Death of the Hyperlink


Iranian blogger Hossein Derakhshan

On Day 3 Hossein Derakhshan, one of Iran’s leading bloggers, spoke at re:publica TEN’ Stage 1 about the slow death of the intellectual internet. In his talk "The post-Web internet: Is the (the future of) television?" he blames the social networks.

The internet that Iranian blogger Hossein Derakhshan appreciated before his 6-year imprisonment, no longer exists after his release in November 2014. “His” internet was an internet of hyperlinks, “the blue underlined text passages in blog posts which transport one through means of a click to new websites, to new worlds.” With the help of hyperlinks, bloggers could challenge each other, exchange opinions and create a debating culture, according to Derakhshan.

The “new” internet, however, is dominated by social networks.
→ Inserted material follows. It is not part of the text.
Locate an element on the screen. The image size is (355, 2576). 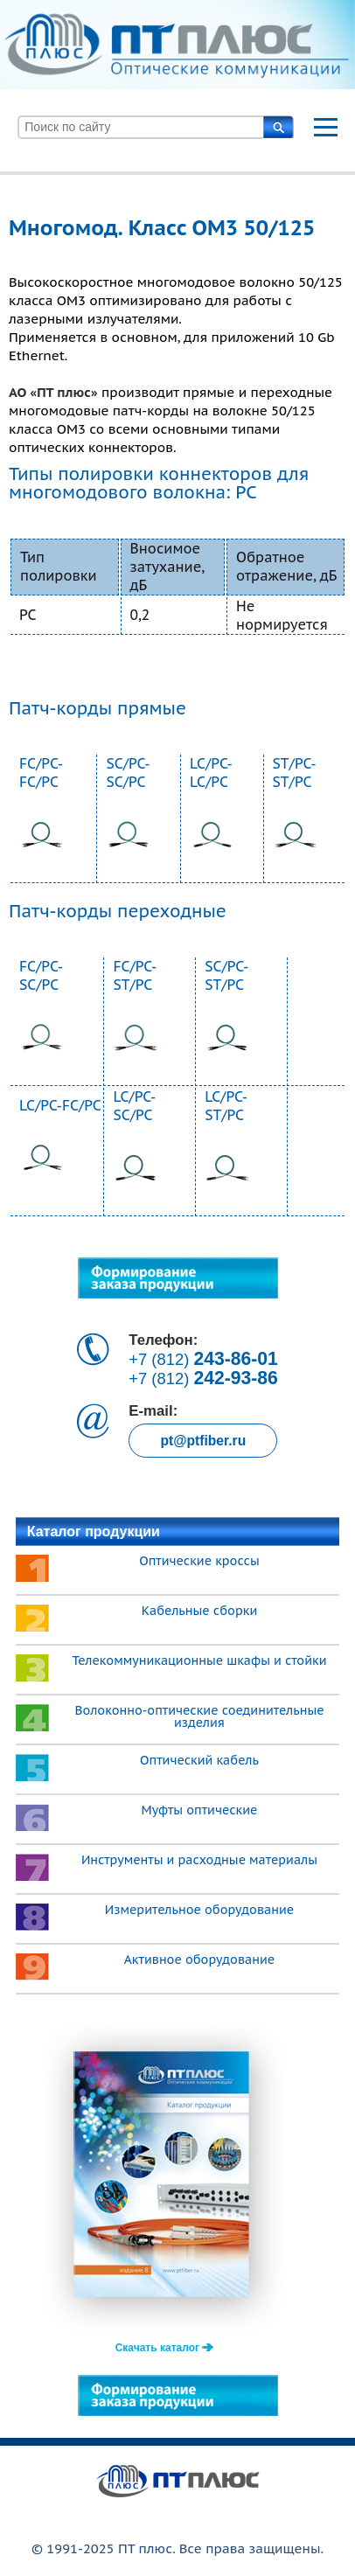 pt@ptfiber.ru is located at coordinates (203, 1440). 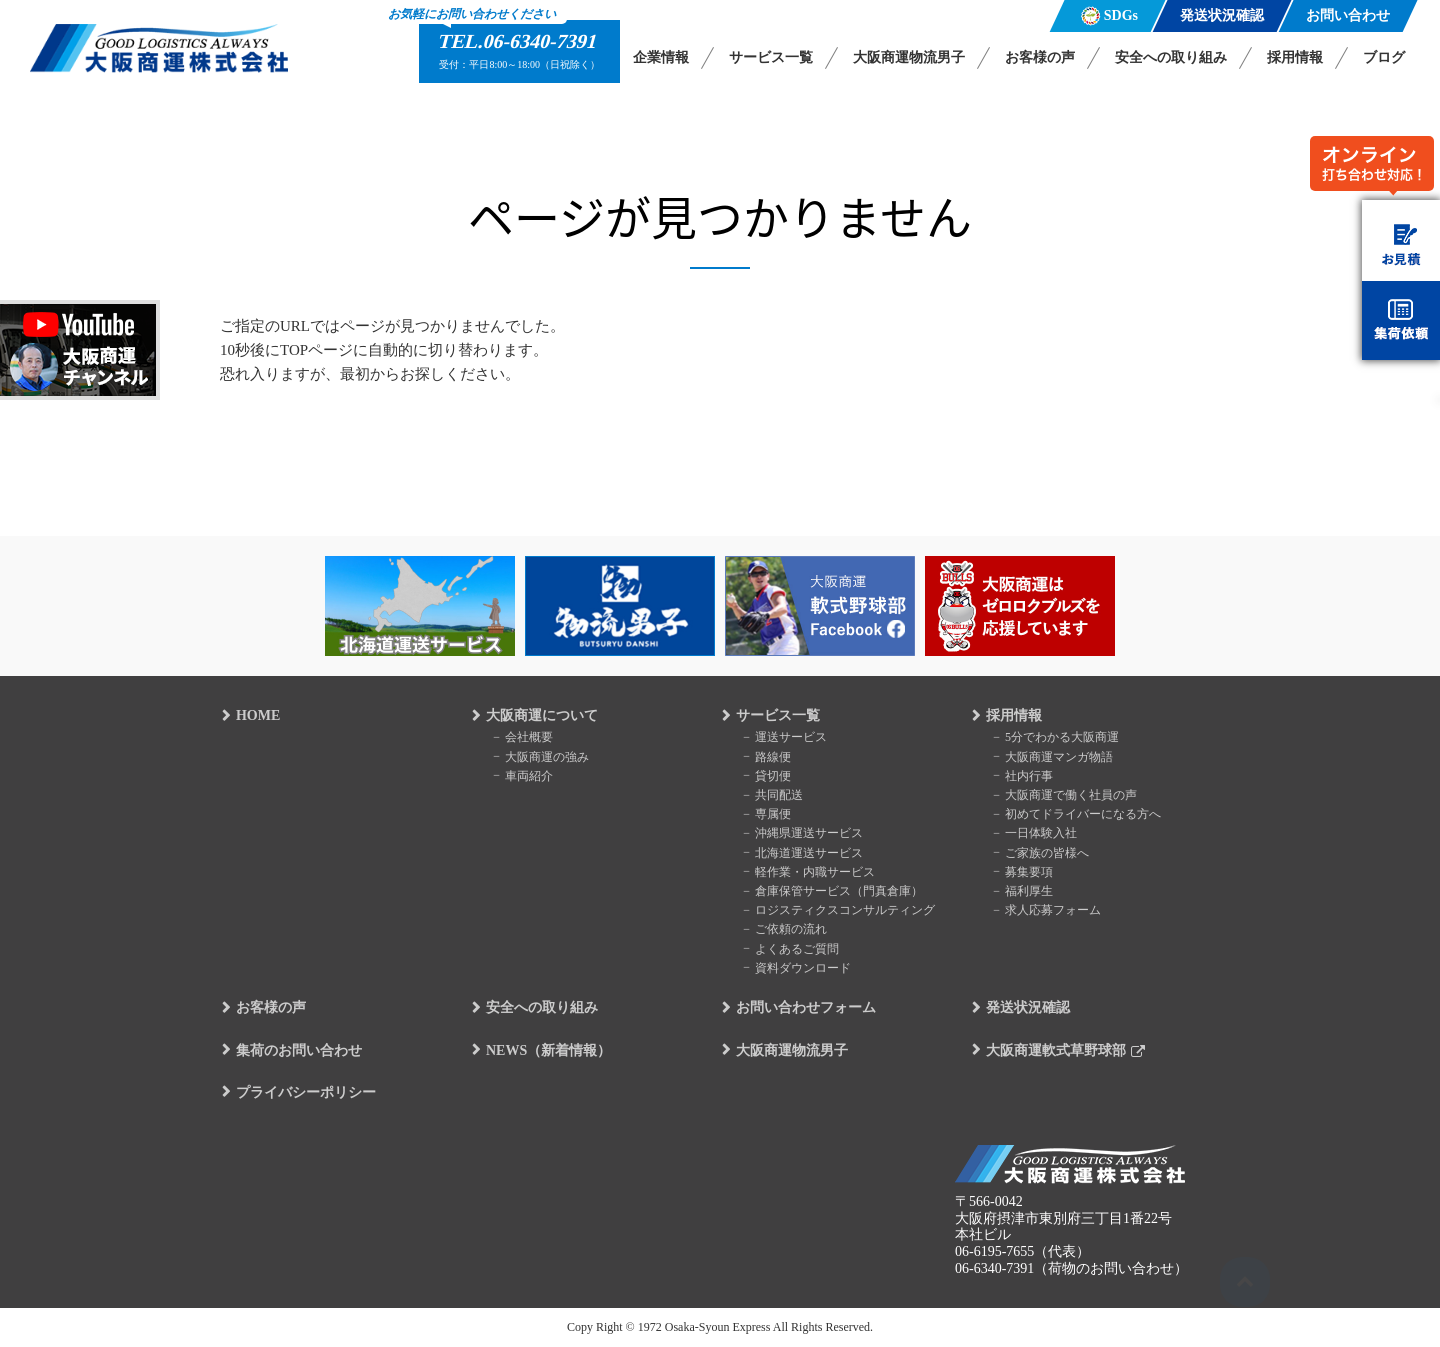 The height and width of the screenshot is (1347, 1440). Describe the element at coordinates (1026, 891) in the screenshot. I see `福利厚生` at that location.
Bloggers and authors now use Facebook, to distribute their texts. The problem: Facebook doesn’t like links to other pages – all content should be available on one single platform, namely Facebook. Derakhshan fears: The internet is in danger of becoming a closed, linear, and centralized platform.
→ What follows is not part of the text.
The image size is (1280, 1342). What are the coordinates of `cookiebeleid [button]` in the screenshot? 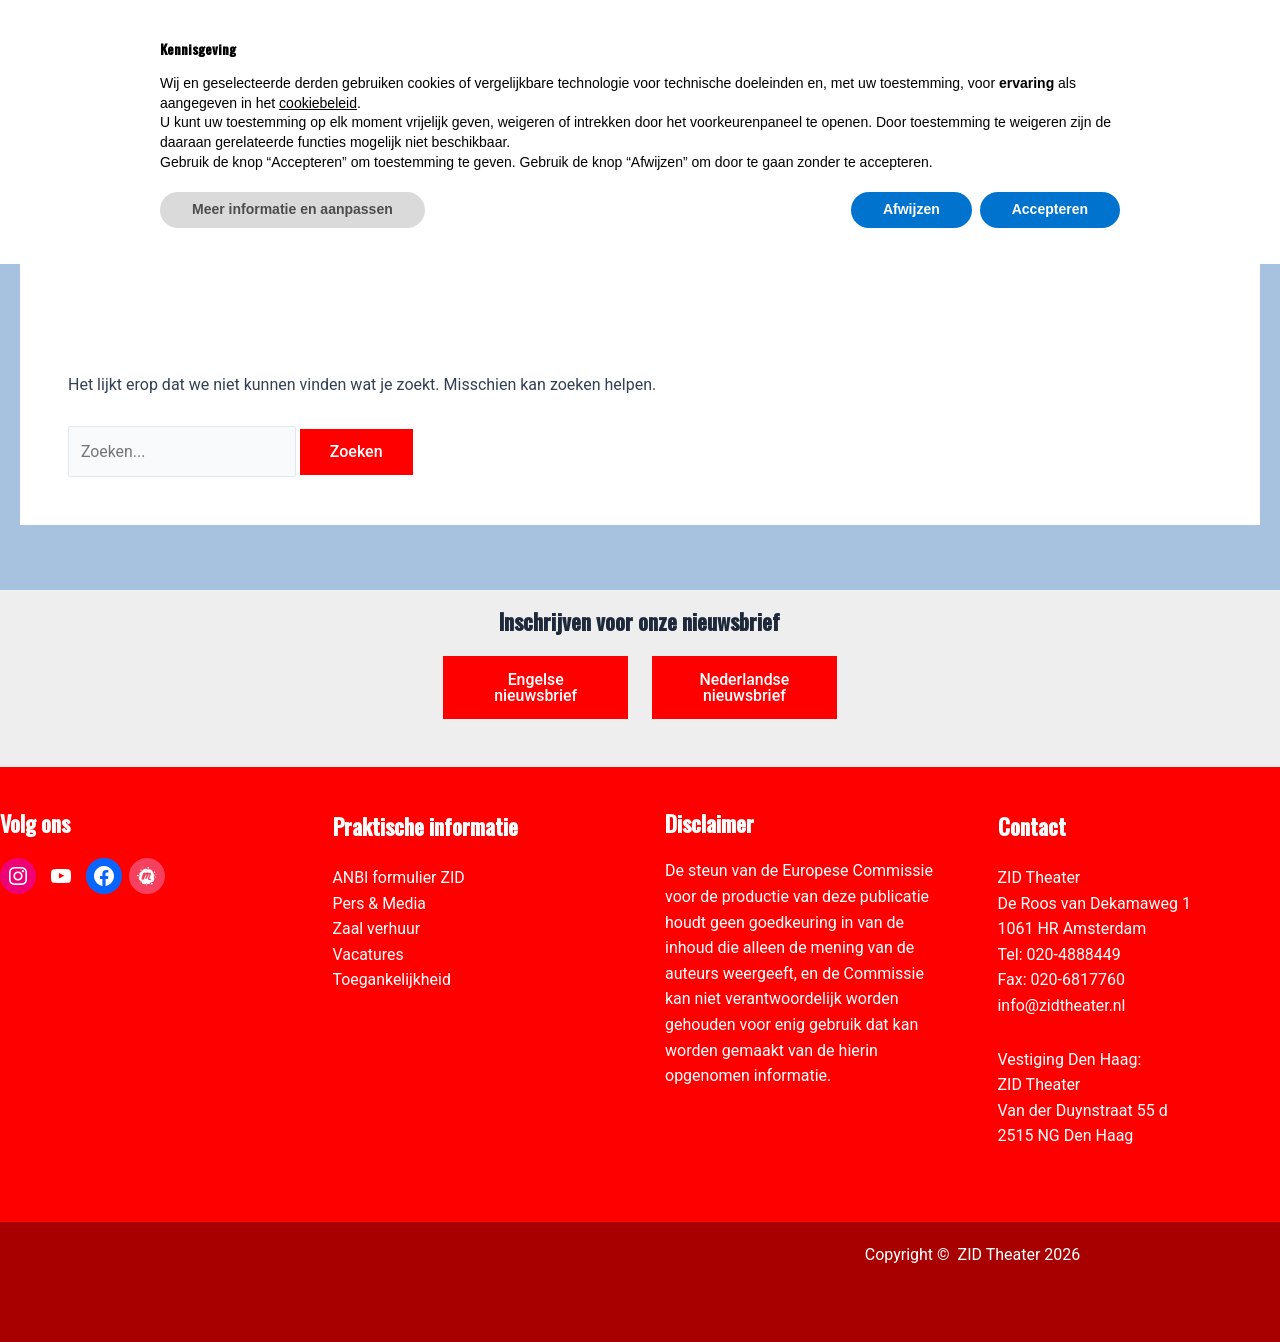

Facebook’s algorithm regarding the evaluation of information is only interested in two aspects: How new they are, how many “likes” they generate, meaning how popular they are. The network neglects or ignores all other information, which is why images are becoming more important than texts. The former library-internet is turning into a tv-internet.

The “preliminary selection” based on likes has ramifications, according to Derakhshan: Firstly, users only see stars and starlets, not, however, the difficulties which older people or minorities are facing. Further, users are no longer confronted with less popular views.

People are looking at issues one-sidedly and are becoming fanatics. With them, politics are becoming radicalized, which we can very well see on the example of Donald Trump and his popularity in the US. Purposefully exaggerating, Derakhshan declares that this change means everyone who can read more than 140 characters now counts as literate.

For this reason, Hossein Derakhshan demands that social networks be modified. The internet of links, the internet as a library, must be revived. In times like these, he says, the internet should not function as a means to “sooth” the people but to surprise and challenge them.